-- Data supplied --

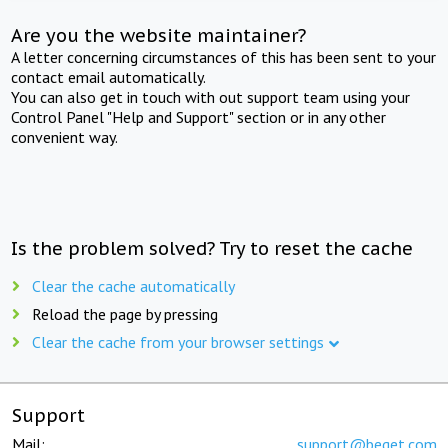
Are you the website maintainer?
A letter concerning circumstances of this has been sent to your
contact email automatically.
You can also get in touch with out support team using your
Control Panel "Help and Support" section or in any other
convenient way.
Is the problem solved? Try to reset the cache
Clear the cache automatically
Reload the page by pressing
Clear the cache from your browser settings
Support
Mail:
support@beget.com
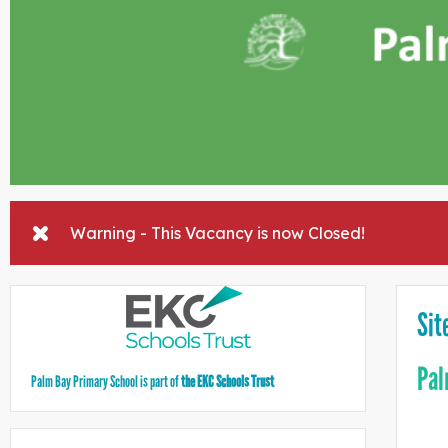
Warning - This Vacancy is now Closed!
Sit
Pal
Palm Bay Primary School is part of
the EKC Schools Trust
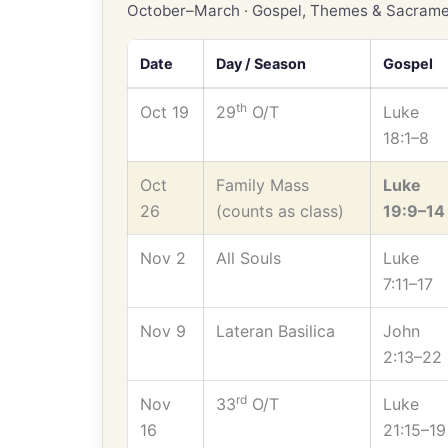
October–March · Gospel, Themes & Sacrame
Date
Day / Season
Gospel
th
Oct 19
29
O/T
Luke
18:1–8
Oct
Family Mass
Luke
26
(counts as class)
19:9–14
Nov 2
All Souls
Luke
7:11–17
Nov 9
Lateran Basilica
John
2:13–22
rd
Nov
33
O/T
Luke
16
21:15–19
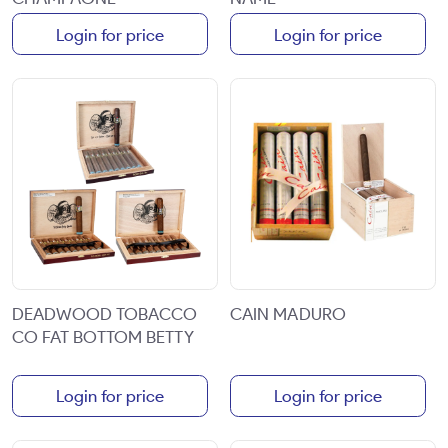
Login for price
Login for price
DEADWOOD TOBACCO
CAIN MADURO
CO FAT BOTTOM BETTY
Login for price
Login for price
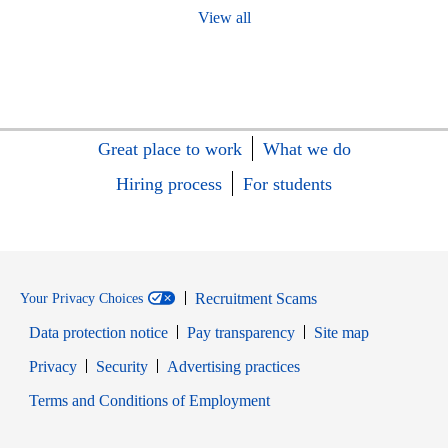
View all
Great place to work
What we do
Hiring process
For students
Recruitment Scams
Your Privacy Choices
Data protection notice
Pay transparency
Site map
Opens in new window
Opens in new window
Privacy
Security
Advertising practices
Opens in new window
Terms and Conditions of Employment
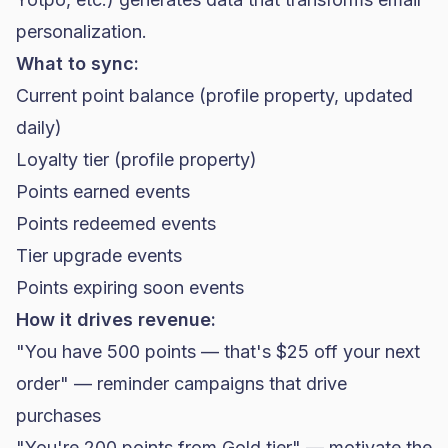
personalization.
What to sync:
Current point balance (profile property, updated
daily)
Loyalty tier (profile property)
Points earned events
Points redeemed events
Tier upgrade events
Points expiring soon events
How it drives revenue:
"You have 500 points — that's $25 off your next
order" — reminder campaigns that drive
purchases
"You're 200 points from Gold tier" — motivate the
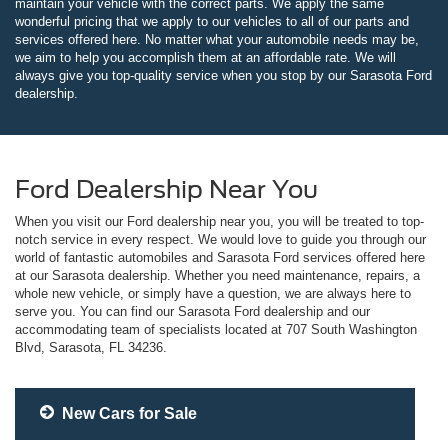
maintain your vehicle with the correct parts. We apply the same
wonderful pricing that we apply to our vehicles to all of our parts and
services offered here. No matter what your automobile needs may be,
we aim to help you accomplish them at an affordable rate. We will
always give you top-quality service when you stop by our Sarasota Ford
dealership.
Ford Dealership Near You
When you visit our Ford dealership near you, you will be treated to top-
notch service in every respect. We would love to guide you through our
world of fantastic automobiles and Sarasota Ford services offered here
at our Sarasota dealership. Whether you need maintenance, repairs, a
whole new vehicle, or simply have a question, we are always here to
serve you. You can find our Sarasota Ford dealership and our
accommodating team of specialists located at 707 South Washington
Blvd, Sarasota, FL 34236.
New Cars for Sale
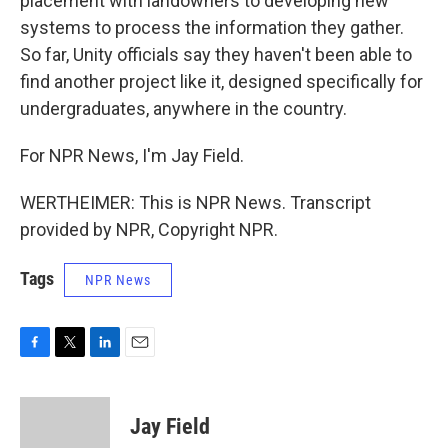
placement with landowners to developing new
systems to process the information they gather.
So far, Unity officials say they haven't been able to
find another project like it, designed specifically for
undergraduates, anywhere in the country.
For NPR News, I'm Jay Field.
WERTHEIMER: This is NPR News. Transcript
provided by NPR, Copyright NPR.
Tags
NPR News
F
T
L
E
a
w
i
m
c
i
n
a
e
t
k
i
Jay Field
b
t
e
l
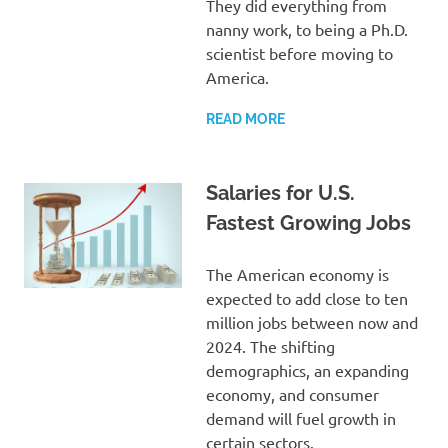
They did everything from
nanny work, to being a Ph.D.
scientist before moving to
America.
READ MORE
Salaries for U.S.
Fastest Growing Jobs
The American economy is
expected to add close to ten
million jobs between now and
2024. The shifting
demographics, an expanding
economy, and consumer
demand will fuel growth in
certain sectors.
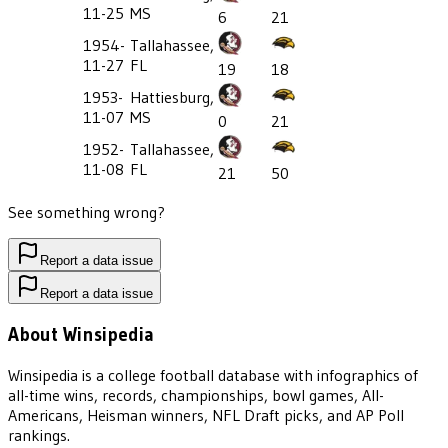
11-25
MS
6
21
1954-
Tallahassee,
11-27
FL
19
18
1953-
Hattiesburg,
11-07
MS
0
21
1952-
Tallahassee,
11-08
FL
21
50
See something wrong?
Report a data issue
Report a data issue
About Winsipedia
Winsipedia is a college football database with infographics of
all-time wins, records, championships, bowl games, All-
Americans, Heisman winners, NFL Draft picks, and AP Poll
rankings.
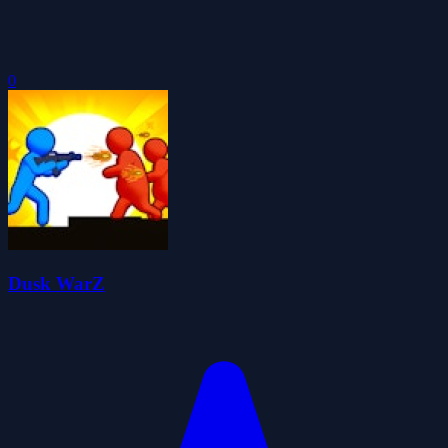
0
Dusk WarZ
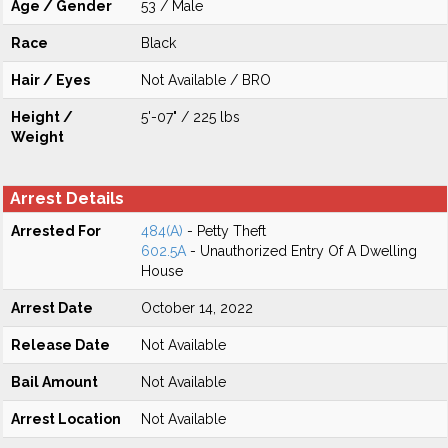
Age / Gender
53 / Male
Race
Black
Hair / Eyes
Not Available / BRO
Height /
5'-07" / 225 lbs
Weight
Arrest Details
Arrested For
484(A)
- Petty Theft
602.5A
- Unauthorized Entry Of A Dwelling
House
Arrest Date
October 14, 2022
Release Date
Not Available
Bail Amount
Not Available
Arrest Location
Not Available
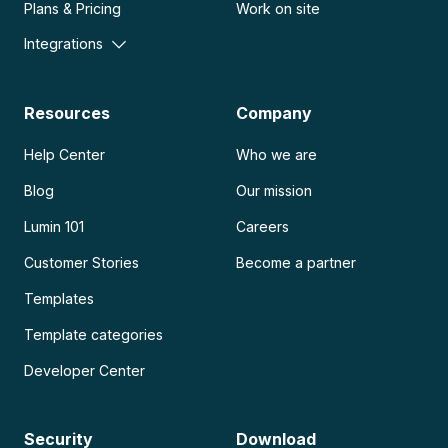
Plans & Pricing
Work on site
Integrations
Resources
Company
Help Center
Who we are
Blog
Our mission
Lumin 101
Careers
Customer Stories
Become a partner
Templates
Template categories
Developer Center
Security
Download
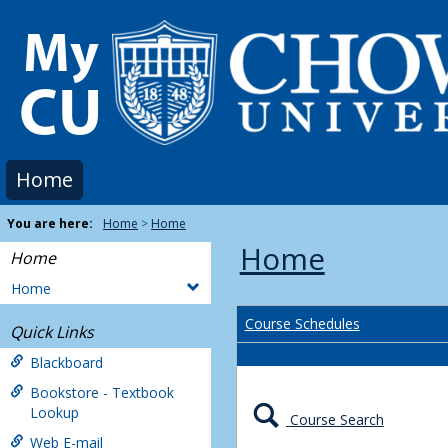
Skip
to
content
Home
You are here:
Home
Home
Home
Home
Home
Course Schedules
Quick Links
Blackboard
Bookstore - Textbook
Lookup
Course Search
Web E-mail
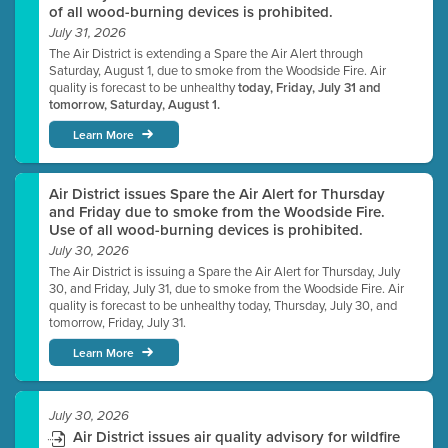
of all wood-burning devices is prohibited.
July 31, 2026
The Air District is extending a Spare the Air Alert through
Saturday, August 1, due to smoke from the Woodside Fire. Air
quality is forecast to be unhealthy
today, Friday, July 31 and
tomorrow, Saturday, August 1.
Learn More
Air District issues Spare the Air Alert for Thursday
and Friday due to smoke from the Woodside Fire.
Use of all wood-burning devices is prohibited.
July 30, 2026
The Air District is issuing a Spare the Air Alert for Thursday, July
30, and Friday, July 31, due to smoke from the Woodside Fire. Air
quality is forecast to be unhealthy today, Thursday, July 30, and
tomorrow, Friday, July 31.
Learn More
July 30, 2026
Air District issues air quality advisory for wildfire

-- What is needed --
Wherever a picture appears in the records above, skip it and retype everything else exactly.

-- Solution to the problem --
Are you the website maintainer?
A letter concerning circumstances of this has been sent to your
contact email automatically.
You can also get in touch with out support team using your
Control Panel "Help and Support" section or in any other
convenient way.
Is the problem solved? Try to reset the cache
Clear the cache automatically
Reload the page by pressing
Clear the cache from your browser settings
Support
Mail:
support@beget.com
Warning - This Vacancy is now Closed!
Sit
Pal
Palm Bay Primary School is part of
the EKC Schools Trust
October–March · Gospel, Themes & Sacrame
Date
Day / Season
Gospel
th
Oct 19
29
O/T
Luke
18:1–8
Oct
Family Mass
Luke
26
(counts as class)
19:9–14
Nov 2
All Souls
Luke
7:11–17
Nov 9
Lateran Basilica
John
2:13–22
rd
Nov
33
O/T
Luke
16
21:15–19
Login for price
Login for price
DEADWOOD TOBACCO
CAIN MADURO
CO FAT BOTTOM BETTY
Login for price
Login for price
View all
Great place to work
What we do
Hiring process
For students
Recruitment Scams
Your Privacy Choices
Data protection notice
Pay transparency
Site map
Opens in new window
Opens in new window
Privacy
Security
Advertising practices
Opens in new window
Terms and Conditions of Employment
personalization.
What to sync:
Current point balance (profile property, updated
daily)
Loyalty tier (profile property)
Points earned events
Points redeemed events
Tier upgrade events
Points expiring soon events
How it drives revenue:
"You have 500 points — that's $25 off your next
order" — reminder campaigns that drive
purchases
"You're 200 points from Gold tier" — motivate the
maintain your vehicle with the correct parts. We apply the same
wonderful pricing that we apply to our vehicles to all of our parts and
services offered here. No matter what your automobile needs may be,
we aim to help you accomplish them at an affordable rate. We will
always give you top-quality service when you stop by our Sarasota Ford
dealership.
Ford Dealership Near You
When you visit our Ford dealership near you, you will be treated to top-
notch service in every respect. We would love to guide you through our
world of fantastic automobiles and Sarasota Ford services offered here
at our Sarasota dealership. Whether you need maintenance, repairs, a
whole new vehicle, or simply have a question, we are always here to
serve you. You can find our Sarasota Ford dealership and our
accommodating team of specialists located at 707 South Washington
Blvd, Sarasota, FL 34236.
New Cars for Sale
placement with landowners to developing new
systems to process the information they gather.
So far, Unity officials say they haven't been able to
find another project like it, designed specifically for
undergraduates, anywhere in the country.
For NPR News, I'm Jay Field.
WERTHEIMER: This is NPR News. Transcript
provided by NPR, Copyright NPR.
Tags
NPR News
F
T
L
E
a
w
i
m
c
i
n
a
e
t
k
i
Jay Field
b
t
e
l
They did everything from
nanny work, to being a Ph.D.
scientist before moving to
America.
READ MORE
Salaries for U.S.
Fastest Growing Jobs
The American economy is
expected to add close to ten
million jobs between now and
2024. The shifting
demographics, an expanding
economy, and consumer
demand will fuel growth in
certain sectors.
11-25
MS
6
21
1954-
Tallahassee,
11-27
FL
19
18
1953-
Hattiesburg,
11-07
MS
0
21
1952-
Tallahassee,
11-08
FL
21
50
See something wrong?
Report a data issue
Report a data issue
About Winsipedia
Winsipedia is a college football database with infographics of
all-time wins, records, championships, bowl games, All-
Americans, Heisman winners, NFL Draft picks, and AP Poll
rankings.
0
Dusk WarZ
Age / Gender
53 / Male
Race
Black
Hair / Eyes
Not Available / BRO
Height /
5'-07" / 225 lbs
Weight
Arrest Details
Arrested For
484(A)
- Petty Theft
602.5A
- Unauthorized Entry Of A Dwelling
House
Arrest Date
October 14, 2022
Release Date
Not Available
Bail Amount
Not Available
Arrest Location
Not Available
Plans & Pricing
Work on site
Integrations
Resources
Company
Help Center
Who we are
Blog
Our mission
Lumin 101
Careers
Customer Stories
Become a partner
Templates
Template categories
Developer Center
Security
Download
Skip
to
content
Home
You are here:
Home
Home
Home
Home
Home
Course Schedules
Quick Links
Blackboard
Bookstore - Textbook
Lookup
Course Search
Web E-mail
of all wood-burning devices is prohibited.
July 31, 2026
The Air District is extending a Spare the Air Alert through
Saturday, August 1, due to smoke from the Woodside Fire. Air
quality is forecast to be unhealthy
today, Friday, July 31 and
tomorrow, Saturday, August 1.
Learn More
Air District issues Spare the Air Alert for Thursday
and Friday due to smoke from the Woodside Fire.
Use of all wood-burning devices is prohibited.
July 30, 2026
The Air District is issuing a Spare the Air Alert for Thursday, July
30, and Friday, July 31, due to smoke from the Woodside Fire. Air
quality is forecast to be unhealthy today, Thursday, July 30, and
tomorrow, Friday, July 31.
Learn More
July 30, 2026
Air District issues air quality advisory for wildfire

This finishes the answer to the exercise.